En hommage aux sillons musicaux et culturels que Rachid Taha, rocker algérien disparu en septembre 2018, a creusés en France, notamment au sein de la population immigrée, le Musée des arts et métiers à Paris lui rend hommage à travers une exposition inédite. Elle retrace sa vie et rappelle, chemin faisant, le contexte historique et politique dans lequel vivaient les émigrés algériens en France.
Intitulée «Douce France, le pays de mon enfance», en référence à Charles Trenet, que Rachid Taha a repris à sa «sauce» avec son groupe Carte de séjour, l’exposition donne à voir les différentes facettes de l’enfant de Sig près d’Oran. Elle met aussi en lumière le bouillonnement de la musique algérienne après la guerre d’indépendance dans certains quartiers de Paris, tels que le quartier Latin dans le 6e arrondissement ou le Barbès populaire dans le 18e.
«karaoké du bled»
A travers la trajectoire singulière de Rachid Taha, l’exposition revisite aussi l’émergence artistique de la génération magrébine dite «beur», symbole de l’intégration métissée, tantôt joyeuse, tantôt difficile d’une jeunesse issue de l’immigration. Pionnier et figure tutélaire par ses engagements dans la lutte contre le racisme et les discriminations, mais aussi par la richesse de ses expériences musicales, Rachid Taha a ouvert la voie à de nombreux artistes qui incarnent aujourd’hui le talent et la créativité française. Il a également exhumé des chansons restées dans l’oubli pour en faire des «tubes» internationaux sur lesquels la jeunesse du monde entier danse.

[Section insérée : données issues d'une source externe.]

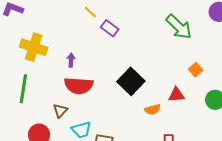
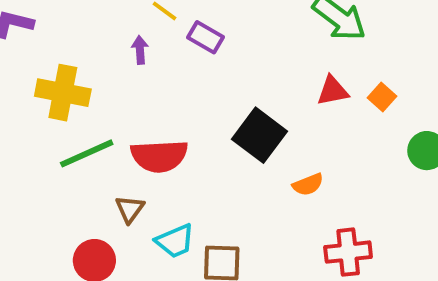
purple arrow: (71, 60) -> (140, 50), moved
green line: (23, 89) -> (87, 153), moved, turned 64
red triangle: (176, 95) -> (333, 91), moved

On peut citer notamment Ya rayeh, (Ôh toi le partant) de Dahmane El Harrachi et Al menfi (l’Exilé) d’Akli Yahiatène. Sous la direction vigilante de Zahia Yahi et Myriam Chopin, l’exposition évoque l’histoire de l’immigration et les enjeux de l’interculturalité. Mêlant vidéo, photos, affiches, archives publiques et privées, le parcours de l’exposition s’achève par un « karaoké du bled» où les visiteurs sont invités à chanter en français, en arabe ou en kabyle, les succès du patrimoine musical algérien. L’exposition s’intéresse aux différentes périodes de l’immigration algérienne en France.
De la bourgade de Sig en Alsace
D’abord les années 60, au sortir de la guerre d’Algérie. De nombreux cabarets orientaux ont vu le jour à Paris. A cette époque, la musique servait à atténuer les affres de l’exil et de l’éloignement. Ainsi, à chaque fin de semaine, des cafés arabes organisent des spectacles où l’on peut danser et boire un verre après une semaine de labeur. Débute ensuite dans les années 70 le combat pour les droits sociaux et contre la discrimination.
Les manifestations pour réclamer la dignité et le respect connaîtront leur apogée en 80 avec la marche des «beurs» ou marche de l’égalité et l’apparition du slogan «ne touche pas à mon pote». C’est durant cette décennie que les Algériens ont commencé à devenir visibles en France et à avoir leur place. Les années 80 ont vu également l’éclosion des artistes algériens et maghrébins et l’émergence de la culture des banlieues.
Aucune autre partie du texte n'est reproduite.